Ça faisait des années qu'il en rêvait, Jean-David Morvan : scénariser pour un mangaka. Sauf que là, l'album est presque dans les règles Françaises. Et le moins que l'on puisse dire, c'est que c'est une énorme surprise. Un crossover plus que talentueux qui, une fois de plus, bouscule complètement le genre cyberpunk.
Kumiko est une jeune fille qui a 4 frères et sœurs et une robot-nounou, qui vit dans un cadre aseptisé, robotisé, coquet, douillet, gnangnan. Son père est ambassadeur, sa mère, discrète épouse japonaise dans la norme de cette société. Et la nuit, comme tous les enfants de son rang, Kumiko est lobotomisée dans des rêves dignes d'une licence Disney : Tout les soirs, elle s'endort et sa console Dreamweaver® (ça va pas faire plaisir à Macromedia/Adobe, celle-là !) la propage dans un monde de dessins-animés. L'occasion de réviser quelques leçons et de vivre des cauchemars politiquement corrects. Mhhh... Mais évidemment, dans les récrées d'écoles primaires de la très haute société, traîne quand même des choses prohibées. Nan, pas de la drogue bande de dépravés, juste un logiciel. « Le Petit Monde ». Il fait fureur chez les enfants bien-nantis à cause de son système de protection anti-parental et de l'odeur sulfureuse que prend tout d'un coup leur Dreamweaver®.

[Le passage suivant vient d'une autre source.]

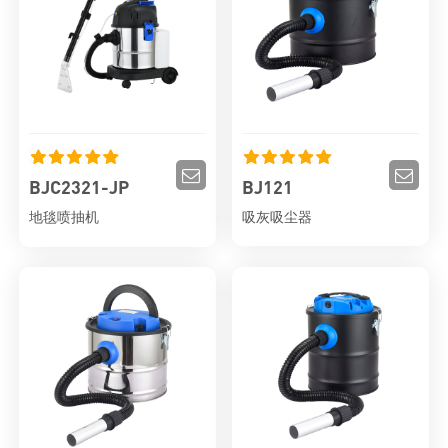
BJC2321-JP
BJ121
地毯喷抽机
吸灰吸尘器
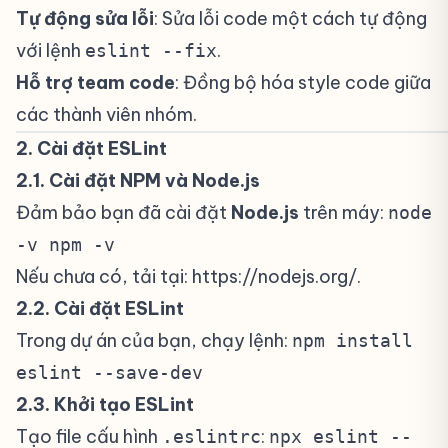
Tự động sửa lỗi
: Sửa lỗi code một cách tự động
với lệnh
.
eslint --fix
Hỗ trợ team code
: Đồng bộ hóa style code giữa
các thành viên nhóm.
2. Cài đặt ESLint
#
2.1. Cài đặt NPM và Node.js
#
Đảm bảo bạn đã cài đặt
Node.js
trên máy:
node
-v npm -v
Nếu chưa có, tải tại:
https://nodejs.org/
.
2.2. Cài đặt ESLint
#
Trong dự án của bạn, chạy lệnh:
npm install
eslint --save-dev
2.3. Khởi tạo ESLint
#
Tạo file cấu hình
:
.eslintrc
npx eslint --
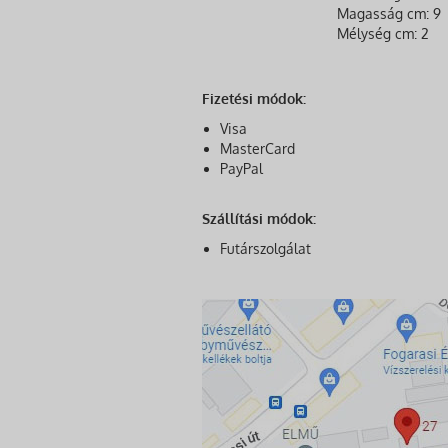
Magasság cm: 9
Mélység cm: 2
Fizetési módok:
Visa
MasterCard
PayPal
Szállítási módok:
Futárszolgálat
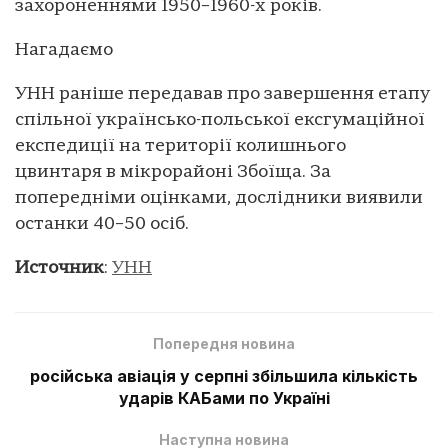
захороненнями 1950–1960-х років.
Нагадаємо
УНН раніше передавав про завершення етапу
спільної українсько-польської ексгумаційної
експедиції на території колишнього
цвинтаря в мікрорайоні Збоїща. За
попередніми оцінками, дослідники виявили
останки 40–50 осіб.
Источник
:
УНН
Попередня новина
російська авіація у серпні збільшила кількість
ударів КАБами по Україні
Наступна новина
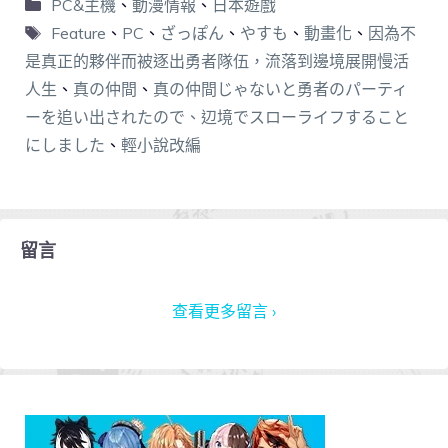
PC&主機
、
動漫情報
、
日本遊戲
Feature
、
PC
、
ざっぽん
、
やすも
、
動畫化
、
因為不
是真正的夥伴而被逐出勇者隊伍，流落到邊境展開慢活
人生
、
真の仲間
、
真の仲間じゃないと勇者のパーティ
ーを追い出されたので、辺境でスローライフすること
にしました
、
輕小說改編
留言
查看更多留言 ›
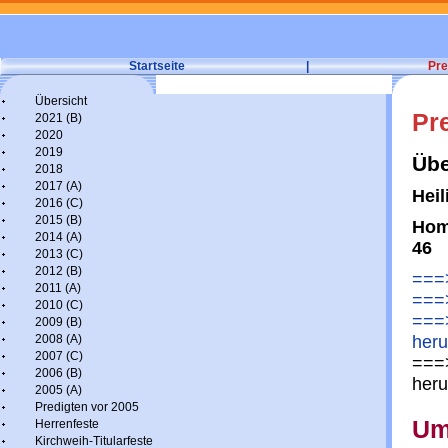
Startseite
|
Pre
Übersicht
Pr
2021 (B)
2020
2019
Übe
2018
2017 (A)
Heil
2016 (C)
2015 (B)
Homi
2014 (A)
46
2013 (C)
2012 (B)
===>
2011 (A)
===>
2010 (C)
===>
2009 (B)
2008 (A)
heru
2007 (C)
===>
2006 (B)
heru
2005 (A)
Predigten vor 2005
Um
Herrenfeste
Kirchweih-Titularfeste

Le Petit Monde, c'est un bidonville, une favela en contrebas de la capitale. C'est là que se démène Piedra pour vivre, survivre... et au début de l'histoire, pour sortir vivant d'une embuscade menée par des motards qui se paient une partie de chasse. Bref, une lutte violente, sauvage, sanguinolente. Piedra est un jeune garçon camé qui ne peut compter que sur lui-même et entretient par la drogue sa nymphette fantasmée d'une enseigne de magasin. Le problème, c'est que
- - Piedra est aussi le personnage principal d'une cartouche pirate appelé « Le Petit Monde » où il se fait Peter Pan pour les gosses de riches ;
- - et en fuyant les loubards, il tombe pas loin de la somptueuse demeure de Kumiko.
Le choc des cultures va être brutal... et pas que dans le scénario ! D'abord le graphisme de Toru Terada. C'est sa première BD, après une carrière dans l'illustration publicitaire. D'où son style arty-childish, rond limite kawaii et s'il vous plaît en couleurs acidulées digne d'une J-Pop idoru. Terada impose aussi à Morvan de s'approcher d'une écriture largement plus manga : Beaucoup moins d'ellipse, un tempo largement plus long.
C'est proprement étonnant. On est quelque part entre Japon et France, tiraillé entre 7 heures de décalage horaire, par un jetlag entre une bd couleurs artisanale de 50 pages et une production quasi industrielle de 192. Et surtout, l'histoire est amorale aussi bien à l'Ouest qu'à l'Est. C'est peut-être le chaînon manquant entre nos deux mondes, ça mérite d'être découvert, et surtout de ne pas fuir une couverture qui n'est... vraiment pas belle.